Speaking of tea, it is time for some tea rambling! Today's tea is Traditional Tie Guan Yin (Spring 2015) from Sanne Tea, a tea that has its origins in China, but traveled to Taiwan in 1890s and has made quite the name for itself there! I suggest giving the website a read, it has a lovely description of the process the farmer, Mr. Zhang, goes through to create the traditionally roasted Oolong. The aroma is like a memory, as I have said in other reviews of Taiwanese Traditional TGY, it was the first Oolong I had and the first tea I really fell in love with, so that first sniff is always very nostalgic. Notes of toast, toasted nuts and toasted bread, a bit of burnt sugar, cocoa, and delightful notes of toasted chestnuts and walnuts. Those nutty slightly sweet notes make me melt in happiness, I am pretty sure that is what drew me to roasted TGY in the first place.

Into my toasted Oolong pot the leaves go for a nice bath! The notes that come off of the thoroughly soaked leaves is delightfully toasted, roasted chestnuts and toasted bread mingle with gentle char notes and mineral notes. The liquid is very similar, notes of walnuts and roasted chestnuts with toasted bread, the mineral and char notes are very light, and at the finish there is a distinct note of orchids.

Oh wow, that first sip is so sweet! Notes of caramelized walnuts wash over my tongue and wow, that was delicious and unexpected, points for possibly being the sweetest roasted TGY I have ever had. Next is notes of toasted bread and delicate distant orchids, with a finish if cocoa and a slightly cooling sensation, which is also unexpected.

The aroma of the second steeping is toasted nuts and delicate spicebush flowers, with a touch of orchid and caramelized sugar. At the finish there is a tiny bit of mineral and char. This steeping is intensely toasted, strong notes of walnut shells, toasted nuts and bread, and a sharp finish of black walnuts with a lingering sweetness.

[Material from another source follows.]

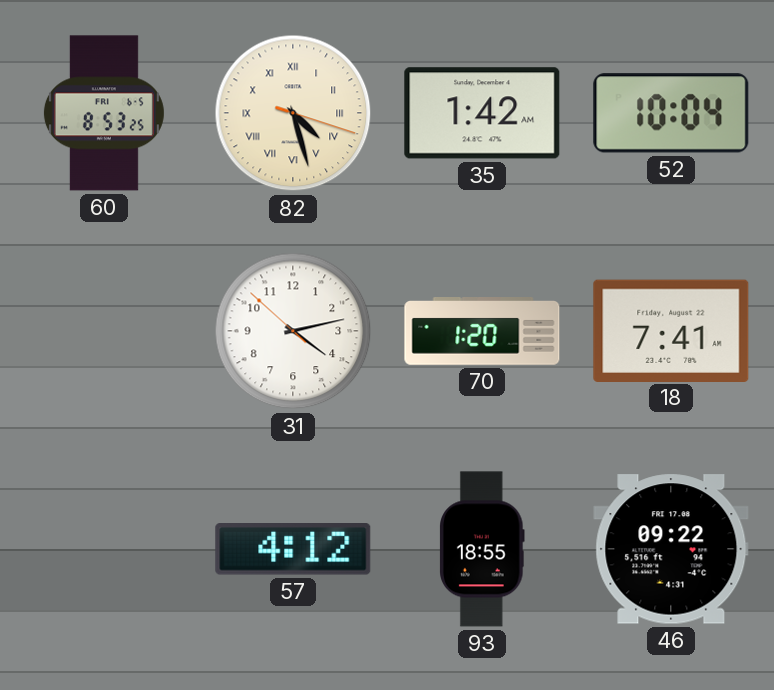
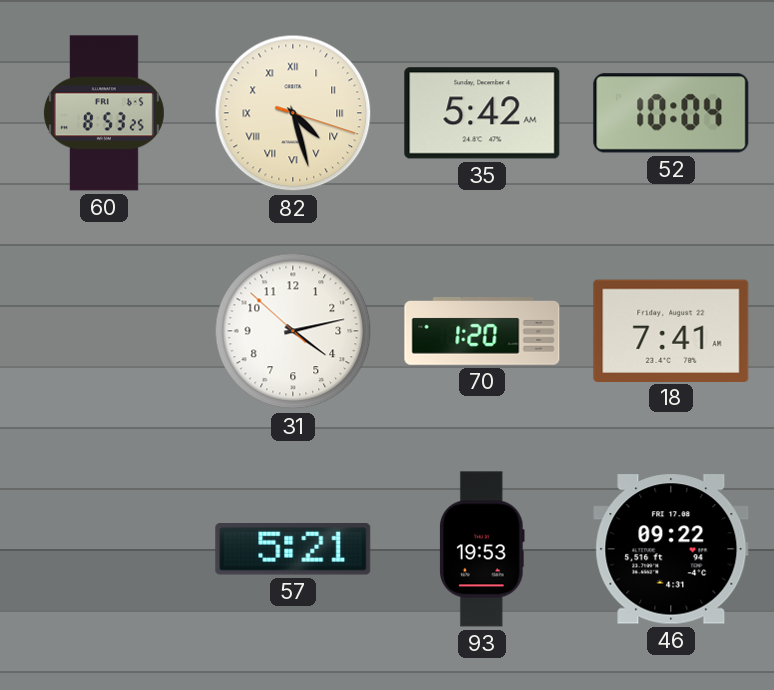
35: 1:42 -> 5:42
57: 4:12 -> 5:21
93: 18:55 -> 19:53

Third steep, the aroma is still going strong with toasted nuts, walnuts, and spicebush. The end is a burst of minerals and orchids. The taste is less intensely toasted, but has rolled back around to sweet caramelized walnuts. There are still notes of toasted bread and toasted chestnuts, with a delicate finish of orchids and sweetness. Ah, this tea was quite delicious, a wonderful example of a roasted Tie Guan Yin!